Fill it with crude oil.
Here’s how weird the oil market was on Monday.
The price of a barrel of crude oil fell to $ 38. NEGATIVE $ 38! It was a drop of over 300% for the day.
This means that for every barrel of oil investors owned, they lost not only their initial investment, but also an additional $ 38.
Now you have to understand: This price is on a barrel of oil in the May futures contract which expires today on Tuesday. In this way, the holder must either sell the contract or take possession of barrels of oil at maturity.
Because of the terrible economy these days, nobody in the world uses a lot of oil and gas. Normally, oil would be in demand at this time of the year as gasoline consumption increases and this makes the oil more valuable.
Not this year.
So the extra unnecessary oil and gas are now sitting in tanks on land or tankers at sea. And there is little to no room to store more oil. With no place to put things, the last thing anyone who has these futures wants is to have to take more oil.
This is where your pool comes in.
Technically – and I don’t seriously suggest it – one of these unlucky investors could give you $ 35 to dump each barrel of its oil in your pool. And to put things in perspective, there are 1,000 barrels of oil associated with each futures contract.
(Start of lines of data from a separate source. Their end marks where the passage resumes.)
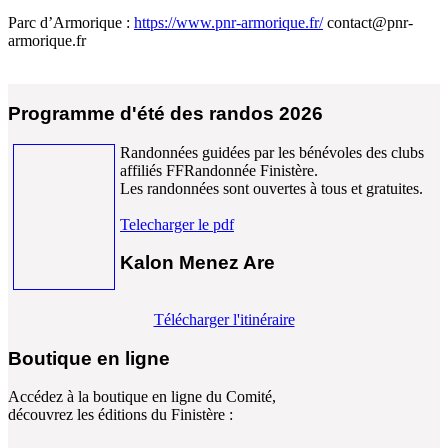
Parc d’Armorique :
https://www.pnr-armorique.fr/
contact@pnr-
armorique.fr
Programme d'été des randos 2026
Randonnées guidées par les bénévoles des clubs
affiliés FFRandonnée Finistère.
Les randonnées sont ouvertes à tous et gratuites.
Telecharger le pdf
Kalon Menez Are
Télécharger l'itinéraire
Boutique en ligne
Accédez à la boutique en ligne du Comité,
découvrez les éditions du Finistère :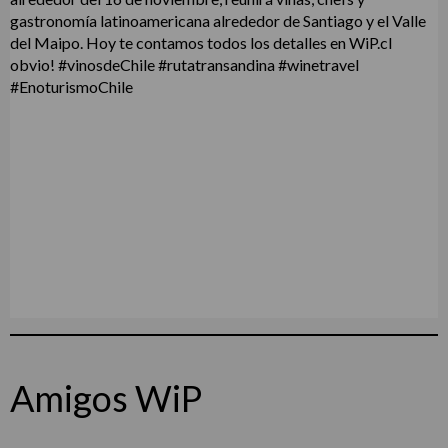
Amigos WiP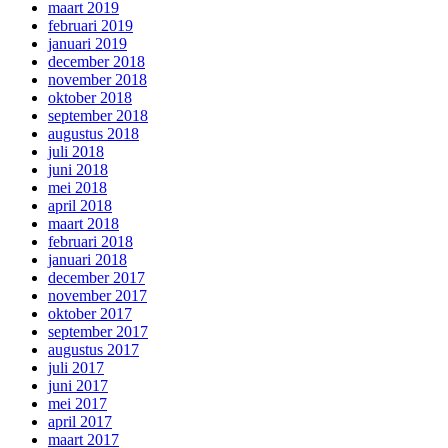
maart 2019
februari 2019
januari 2019
december 2018
november 2018
oktober 2018
september 2018
augustus 2018
juli 2018
juni 2018
mei 2018
april 2018
maart 2018
februari 2018
januari 2018
december 2017
november 2017
oktober 2017
september 2017
augustus 2017
juli 2017
juni 2017
mei 2017
april 2017
maart 2017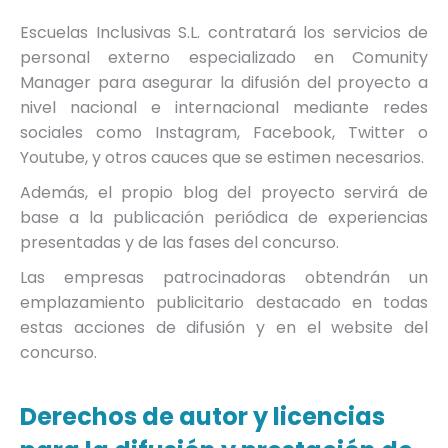
Escuelas Inclusivas S.L. contratará los servicios de
personal externo especializado en Comunity
Manager para asegurar la difusión del proyecto a
nivel nacional e internacional mediante redes
sociales como Instagram, Facebook, Twitter o
Youtube, y otros cauces que se estimen necesarios.
Además, el propio blog del proyecto servirá de
base a la publicación periódica de experiencias
presentadas y de las fases del concurso.
Las empresas patrocinadoras obtendrán un
emplazamiento publicitario destacado en todas
estas acciones de difusión y en el website del
concurso.
Derechos de autor y licencias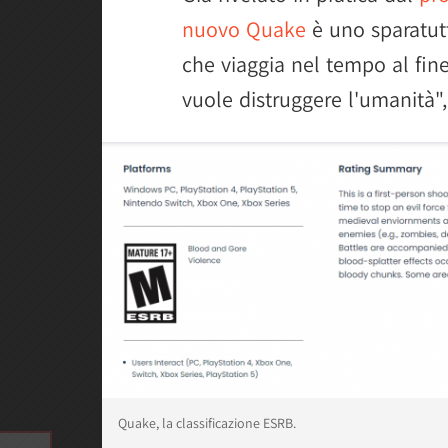
nuovo Quake
è uno sparatutt
che viaggia nel tempo al fin
vuole distruggere l'umanità", 
Quake, la classificazione ESRB.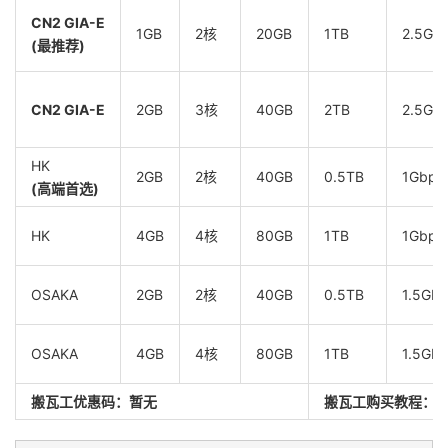
2
142.0
.
32.0
*
荷兰
北
CN2 GIA-E
    eunl
-
imams1
-
e1
-
irb901
.
it7
.
net             
0.35
1GB
2核
20GB
1TB
2.5Gb
(最推荐)
3
43.255
.
168.101
  AS10099                   
荷兰
北
5.16
4
162.255
.
48.202
  AS10099  
[
CUG
-
BACKBONE
]
德国
黑
CN2 GIA-E
2GB
3核
40GB
2TB
2.5Gb
12.93
5
162.255
.
48.201
  AS10099  
[
CUG
-
BACKBONE
]
德国
黑
144.34
HK
2GB
2核
40GB
0.5TB
1Gbps
6
210.78
.
28.149
*
[
CNC
-
BACKBONE
]
中国
北
(高端首选)
141.17
7
210.78
.
30.158
*
[
CNC
-
BACKBONE
]
中国
北
HK
4GB
4核
80GB
1TB
1Gbps
144.19
8
*
9
*
OSAKA
2GB
2核
40GB
0.5TB
1.5Gb
10
*
11
202.106
.
50.1
    AS4808   
[
UNICOM
-
BJ
]
中国
北
OSAKA
4GB
4核
80GB
1TB
1.5Gb
131.56
>>>
[智能分析]
线路判定
(目标:
 CU
)：
搬瓦工优惠码：暂无
类型：联通
9929
(
CU 
Premium
)
搬瓦工购买教程：
详情：检测到
 AS9929 
(联通
A
网)
骨干。
----------------------------------------------------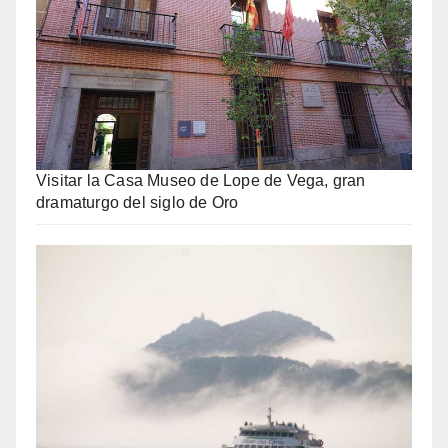
Visitar la Casa Museo de Lope de Vega, gran
dramaturgo del siglo de Oro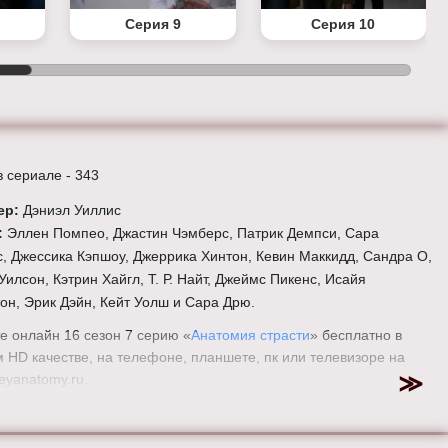
Серия 9
Серия 10
в сериале - 343
ер:
Дэниэл Уиллис
:
Эллен Помпео, Джастин Чэмберс, Патрик Демпси, Сара
, Джессика Кэпшоу, Джеррика Хинтон, Кевин Маккидд, Сандра О,
Уилсон, Кэтрин Хайгл, Т. Р. Найт, Джеймс Пикенс, Исайя
он, Эрик Дэйн, Кейт Уолш и Сара Дрю.
е онлайн 16 сезон 7 серию «
Анатомия страсти
» бесплатно в
 HD качестве, на телефоне, планшете, пк или телевизоре на
eyanatomy.ru.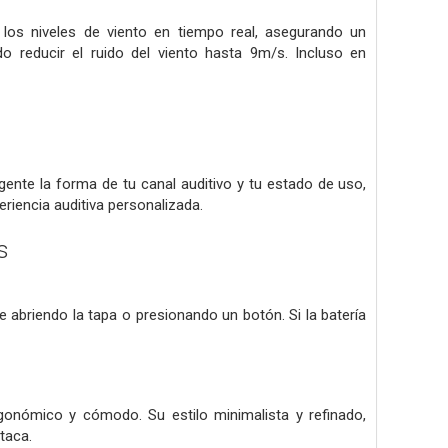
los niveles de viento en tiempo real, asegurando un
o reducir el ruido del viento hasta 9m/s. Incluso en
gente la forma de tu canal auditivo y tu estado de uso,
iencia auditiva personalizada.
s
e abriendo la tapa o presionando un botón. Si la batería
gonómico y cómodo. Su estilo minimalista y refinado,
taca.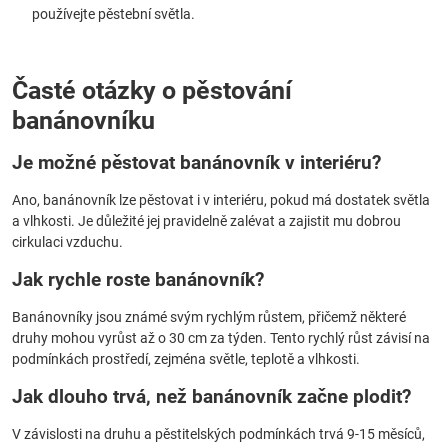
používejte pěstební světla.
Časté otázky o pěstování
banánovníku
Je možné pěstovat banánovník v interiéru?
Ano, banánovník lze pěstovat i v interiéru, pokud má dostatek světla
a vlhkosti. Je důležité jej pravidelně zalévat a zajistit mu dobrou
cirkulaci vzduchu.
Jak rychle roste banánovník?
Banánovníky jsou známé svým rychlým růstem, přičemž některé
druhy mohou vyrůst až o 30 cm za týden. Tento rychlý růst závisí na
podmínkách prostředí, zejména světle, teplotě a vlhkosti.
Jak dlouho trvá, než banánovník začne plodit?
V závislosti na druhu a pěstitelských podmínkách trvá 9-15 měsíců,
So one contract could earn you $ 35,000 if you’re ready to give up swimming for the summer. (Seriously, you would probably need a new pool next year. But this is just fantasy, so please me.)
You’re going to see stories of how the oil was worth less than nothing on Monday. It’s really not true; it was the May futures contract that did it.
The June futures contract was still trading at over $ 20 a barrel, at least until investors woke up and started worrying about oil again next month.